▶ **Problem to work on**
Check each line of the records below for the word "button" and copy those where it appears.

Given entries: Begin

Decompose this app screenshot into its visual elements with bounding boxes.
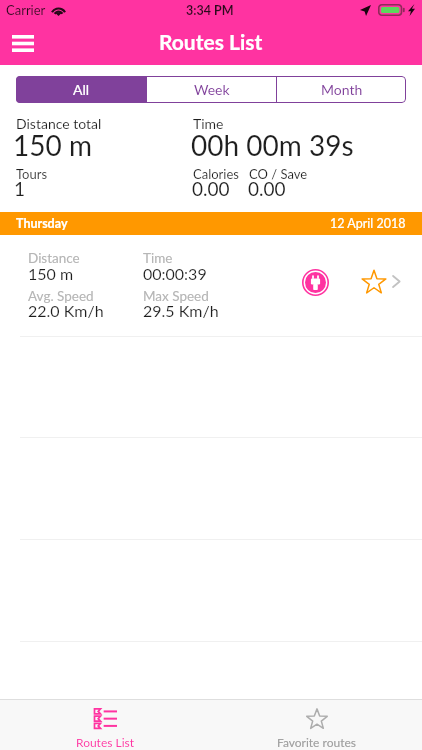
staticText: 0.00 [192, 177, 230, 200]
button[interactable]: Month [277, 76, 406, 103]
staticText: 1 [14, 177, 26, 200]
staticText: 12 April 2018 [330, 216, 406, 231]
staticText: 00:00:39 [143, 264, 207, 283]
staticText: 3:34 PM [186, 3, 234, 18]
staticText: 29.5 Km/h [143, 301, 219, 320]
button[interactable]: All [16, 76, 146, 103]
staticText: Distance total [16, 115, 102, 132]
staticText: Distance [28, 250, 80, 266]
staticText: Favorite routes [277, 735, 356, 749]
staticText: 0.00 [248, 177, 286, 200]
staticText: Avg. Speed [28, 288, 94, 304]
staticText: CO / Save [249, 166, 308, 182]
button[interactable]: Week [147, 76, 276, 103]
button[interactable]: Favorite routes [211, 699, 422, 750]
button[interactable]: Routes List [0, 699, 211, 750]
staticText: Carrier [6, 2, 46, 18]
staticText: 22.0 Km/h [28, 301, 104, 320]
staticText: 150 m [13, 128, 92, 162]
staticText: Max Speed [143, 288, 209, 304]
staticText: Week [194, 81, 230, 98]
button[interactable]: Favourite [355, 263, 392, 300]
button[interactable]: Menu [4, 24, 42, 62]
staticText: Tours [16, 166, 48, 182]
staticText: Thursday [16, 216, 68, 231]
staticText: Time [193, 115, 224, 132]
staticText: Calories [193, 166, 239, 182]
staticText: Month [321, 81, 363, 98]
staticText: 150 m [28, 264, 74, 283]
staticText: 00h 00m 39s [191, 128, 354, 162]
staticText: Routes List [159, 29, 263, 54]
staticText: Time [143, 250, 173, 266]
staticText: Routes List [76, 735, 135, 749]
staticText: All [73, 81, 90, 98]
button[interactable]: Electric route [295, 262, 335, 302]
button[interactable]: Distance [0, 235, 422, 336]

Given entries: End

▶ **Solution to the problem**
button[interactable]: Month [277, 76, 406, 103]
button[interactable]: All [16, 76, 146, 103]
button[interactable]: Week [147, 76, 276, 103]
button[interactable]: Favorite routes [211, 699, 422, 750]
button[interactable]: Routes List [0, 699, 211, 750]
button[interactable]: Favourite [355, 263, 392, 300]
button[interactable]: Menu [4, 24, 42, 62]
button[interactable]: Electric route [295, 262, 335, 302]
button[interactable]: Distance [0, 235, 422, 336]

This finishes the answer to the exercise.